Unhosted wallets are foundational to innovation involving blockchain-based systems, including those that involve both financial and non-financial products and services. Restrictions on unhosted wallets would have significant impact on innovation and US leadership in this space – and would most likely force a lot of innovative and productive activity overseas.

From a technology perspective, unhosted wallet software is widely available around the world and usually open-source. This is what enables the self-custody of digital assets. This self-custodial activity means the disintermediation of fee-based middlemen and is the core value proposition of digital assets. Indeed, the ability to transfer digital currencies peer-to-peer is written into the core protocol of nearly every digital asset. The core bitcoin software protocol, for example, is itself open-source non-custodial wallet software, developed collectively by thousands of programmers around the world.

From an innovation perspective, will exchanges stop supporting these transactions? Which companies are going to leave the US? Relatedly, will exchanges engage in their own “de-risking” efforts consistent with Operation Choke Point and fair access? How has FinCEN evaluated these concerns?

Rather than making the US a more attractive place to do business, it will make the US less attractive, for little to no benefit. As a result, while industry participants in the US will be assessing whether the burdens imposed on dealing with unhosted wallets are worth it, the US will lose out to other jurisdictions where industry participants are able to develop more innovative technologies – this would involve, for example, decentralized finance or peer-to-peer smart contracts involving unhosted wallets – at lower costs with less regulatory friction. Also, while other countries have implemented rules for unhosted wallets (eg, Switzerland), those other countries have different legal frameworks and administrative processes. Perhaps we could first seek to take advantage of any lessons learned by those other countries prior to instituting and implementing any new and significant standards in the US – this could be particularly helpful in light of the cost-benefit analysis requirements that exist in the US by providing a basis for assessment of real world impacts. Indeed, most of the laws and rules adopted by other countries are not adopted in the US because of differences in law and policy. By way of example, the US did not implement MiFID, MiFID II, MiFIR – and would not implement such landmark policy frameworks without extensive public consultation.

9. Insufficient Cost-Benefit Analysis

The Rule would not be effective in achieving its desired outcome yet it would come at a great cost to the public in terms of privacy, liberty and dollars. As a threshold matter, ADAM believes that FinCEN should not dispose of the cost-benefit analysis requirements simply by invoking a “foreign affairs function” and we appreciate FinCEN’s implicit acknowledgement in the Rule that all of the cost-benefit analysis requirements do apply.

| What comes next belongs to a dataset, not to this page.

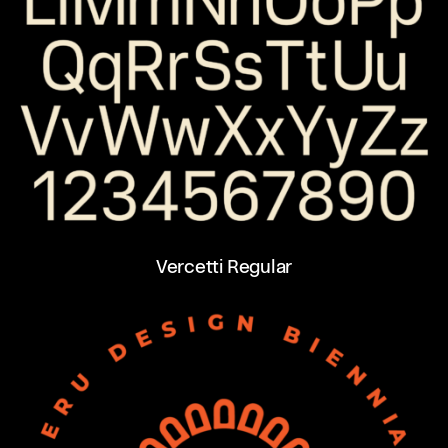
Vercetti Regular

ADAM, as an industry association, is well-positioned to provide necessary data on the costs of compliance – cost data which FinCEN requests in 11 of the 24 questions for public comment in the Rule. However, given the time constraints and lack of direct access to such information, particularly on federal holidays, it has proved to be impossible to provide such information. ADAM would welcome a genuine opportunity to provide cost data to FinCEN to enable FinCEN to properly consider the Rule. Preliminarily, the reporting and recordkeeping aspects of the Rule are such that they would amount to a substantial technological build, and would require a significant investment of time from operations and compliance teams – in such a way that would be impracticable to all but the largest firms – and would clash against limitations inherent in what information even the best KYC practices are able to verify from clients.

FinCEN cites, as justification of the Rule’s benefits, a report estimating that: “the cost of terrorism globally [was] $33 billion in 2018.” ADAM finds it implausible that all transactions over $3,000 are potentially conducted for terrorism purposes. First, only a small fraction of transactions over $3,000 are connected with terrorism or financial crimes. Second, only a small fraction of such transactions are conducted in CVC. As a result, the likelihood that the Rule, even fully and effectively implemented, would prevent a terrorist attack is extremely remote, and the presumed benefit of the Rule therefore infinitesimal relative to the $33 billion figure cited in the Rule.

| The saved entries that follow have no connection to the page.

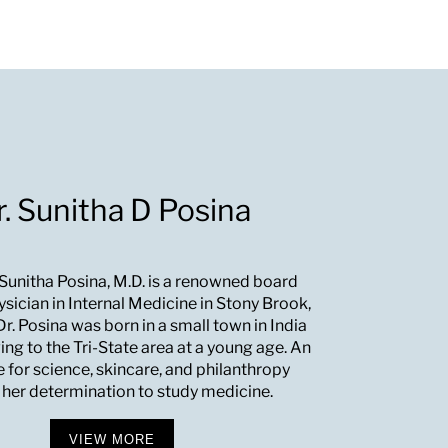
r. Sunitha D Posina
 Sunitha Posina, M.D. is a renowned board
ysician in Internal Medicine in Stony Brook,
r. Posina was born in a small town in India
ng to the Tri-State area at a young age. An
e for science, skincare, and philanthropy
 her determination to study medicine.
VIEW MORE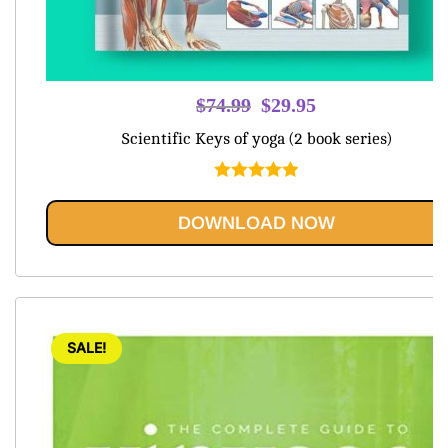
Original
Current
$
74.99
$
29.95
price
price
Scientific Keys of yoga (2 book series)
was:
is:
$74.99.
$29.95.
Rated
5.00
out of 5
DOWNLOAD NOW
SALE!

ADAM is instead concerned about terrorist targeting of FinCEN and the entities forced into compliance with this Rule – there will be serious costs borne by all entities involved. FinCEN has not yet provided the costs it will bear in connection with the Rule’s resulting terrorist attacks on the agency, regulated entities, and costs borne by the public when their information is hacked. Such data could and would be used for a variety of nefarious purposes, but the Rule as proposed ignores these critical concerns.

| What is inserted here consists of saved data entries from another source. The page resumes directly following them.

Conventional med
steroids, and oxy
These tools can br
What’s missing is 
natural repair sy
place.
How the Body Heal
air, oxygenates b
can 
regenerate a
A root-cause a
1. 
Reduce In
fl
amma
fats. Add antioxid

10. FinCEN Should Consider More Reasonable Regulatory Alternatives that Achieve its Goals

ADAM appreciates the opportunity to supply regulatory alternatives to the Rule, especially as it is unclear which alternatives FinCEN has evaluated. ADAM also welcomes engagement with FinCEN about these regulatory positions, which could potentially achieve FinCEN’s goals in a less burdensome, less costly, less intrusive manner while also introducing fewer cyberthreats. Initially, ADAM respectfully requests that the following be explored:

  • First, as the PWG statement notes: “stablecoin arrangements should have the capability to obtain and verify the identity of all transacting parties, including for those using unhosted wallets.” The PWG standard regarding capabilities should apply in all contexts rather than the Rule’s requirements. This would potentially cure most of the problematic issues presented by the current Rule text.
  • FinCEN should also consider the threshold amounts in the Rule. In particular, $3,000 is an extraordinarily low threshold amount in terms of 2021 values. ADAM would welcome assisting FinCEN and conducting a review of appropriate amounts which would potentially be more helpful in achieving FinCEN’s goals and make more sense from the public’s perspective.
  • The Rule would establish unique reporting and recordkeeping requirements for certain transactions, undermining the principle that financial regulation should be technology-neutral. As noted above, KYCC requirements in this space would not be technology neutral, and ADAM believes a risk-based system for collection of such information would be more beneficial to FinCEN – and more in line with what is required in other contexts. ADAM would appreciate the opportunity to engage with FinCEN to propose metrics and other ways to assess risk, which could then trigger certain requirements. In so doing, this would help minimize the volume of data collected – and FinCEN should also seek to reduce any PII collected.
  • Under no circumstances should FinCEN become a central repository for such sensitive information. While ADAM objects to all of the central repository requirements mandated by the Rule, ADAM believes that at a bare minimum, if these requirements are put in place, any information should be kept by the regulated entities alone.
  • FinCEN should first conduct a study prior to engaging in any rulemaking. Perhaps Congress should first mandate a study to more fully understand the risks involved. After receiving input from the study, Congress could then decide what the parameters of any rulemaking should be. Congressional support for any rule would help FinCEN and also be conducted in a bipartisan manner, likely after receiving input from the public.
  • FinCEN should evaluate subpoena authority and consider whether any of its perceived issues can be resolved via existing subpoena authority, or via revisions to its subpoena authority.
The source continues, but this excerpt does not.